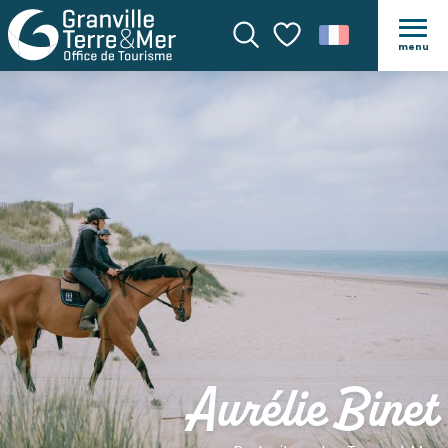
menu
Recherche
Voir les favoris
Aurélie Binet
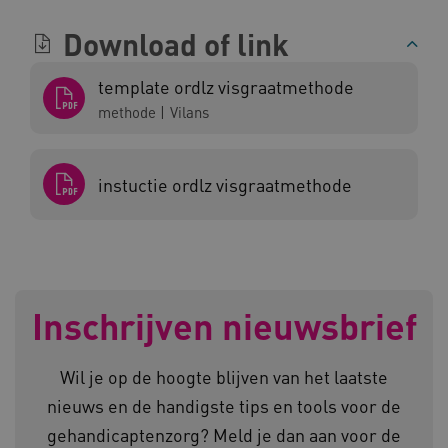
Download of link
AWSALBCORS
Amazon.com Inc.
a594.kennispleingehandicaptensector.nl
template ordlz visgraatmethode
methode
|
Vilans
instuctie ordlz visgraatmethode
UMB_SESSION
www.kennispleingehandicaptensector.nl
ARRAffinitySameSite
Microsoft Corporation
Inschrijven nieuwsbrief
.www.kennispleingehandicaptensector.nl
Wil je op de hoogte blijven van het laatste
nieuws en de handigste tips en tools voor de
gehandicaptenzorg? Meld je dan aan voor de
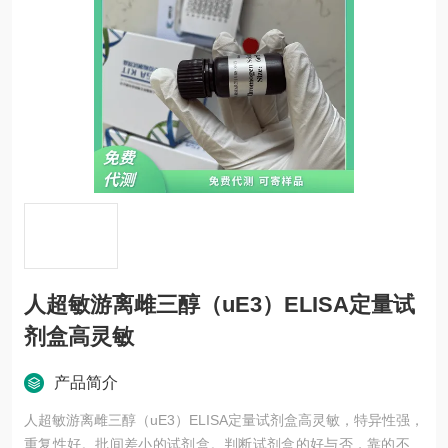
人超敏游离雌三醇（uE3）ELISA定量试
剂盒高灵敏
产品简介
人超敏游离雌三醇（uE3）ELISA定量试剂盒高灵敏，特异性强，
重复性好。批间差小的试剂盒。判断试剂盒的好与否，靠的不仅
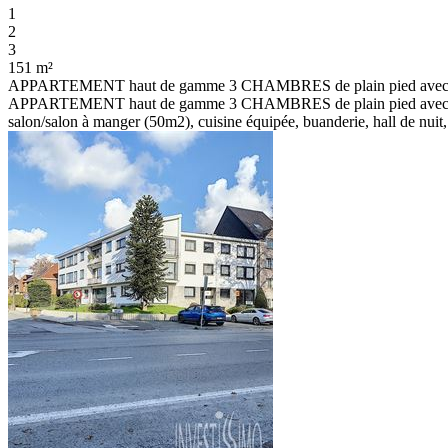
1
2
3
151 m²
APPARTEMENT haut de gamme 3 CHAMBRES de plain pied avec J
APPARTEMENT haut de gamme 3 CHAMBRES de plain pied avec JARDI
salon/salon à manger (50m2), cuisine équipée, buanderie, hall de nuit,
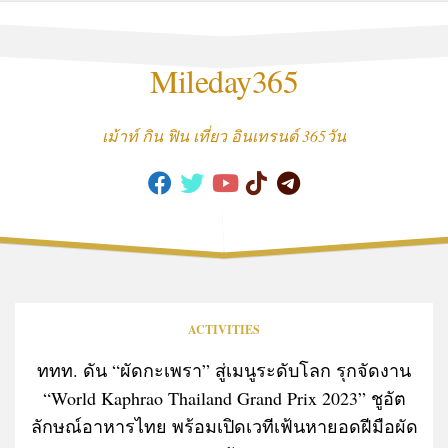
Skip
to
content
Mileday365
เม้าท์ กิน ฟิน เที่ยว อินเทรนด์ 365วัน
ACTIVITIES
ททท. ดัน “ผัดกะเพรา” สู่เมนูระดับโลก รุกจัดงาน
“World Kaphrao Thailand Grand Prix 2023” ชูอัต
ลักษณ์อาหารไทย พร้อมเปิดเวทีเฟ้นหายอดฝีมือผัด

----------------

Task to carry out >> Each line of the material goes into your copy unchanged, but no picture does.

Exercise result >>
menu
Recherche
Voir les favoris
Aurélie Binet
Download of link
AWSALBCORS
Amazon.com Inc.
a594.kennispleingehandicaptensector.nl
template ordlz visgraatmethode
methode
|
Vilans
instuctie ordlz visgraatmethode
UMB_SESSION
www.kennispleingehandicaptensector.nl
ARRAffinitySameSite
Microsoft Corporation
Inschrijven nieuwsbrief
.www.kennispleingehandicaptensector.nl
Wil je op de hoogte blijven van het laatste
nieuws en de handigste tips en tools voor de
gehandicaptenzorg? Meld je dan aan voor de
人超敏游离雌三醇（uE3）ELISA定量试
剂盒高灵敏
产品简介
人超敏游离雌三醇（uE3）ELISA定量试剂盒高灵敏，特异性强，
重复性好。批间差小的试剂盒。判断试剂盒的好与否，靠的不仅
1
2
3
151 m²
APPARTEMENT haut de gamme 3 CHAMBRES de plain pied avec J
APPARTEMENT haut de gamme 3 CHAMBRES de plain pied avec JARDI
salon/salon à manger (50m2), cuisine équipée, buanderie, hall de nuit,
Skip
to
content
Mileday365
เม้าท์ กิน ฟิน เที่ยว อินเทรนด์ 365วัน
ACTIVITIES
ททท. ดัน “ผัดกะเพรา” สู่เมนูระดับโลก รุกจัดงาน
“World Kaphrao Thailand Grand Prix 2023” ชูอัต
ลักษณ์อาหารไทย พร้อมเปิดเวทีเฟ้นหายอดฝีมือผัด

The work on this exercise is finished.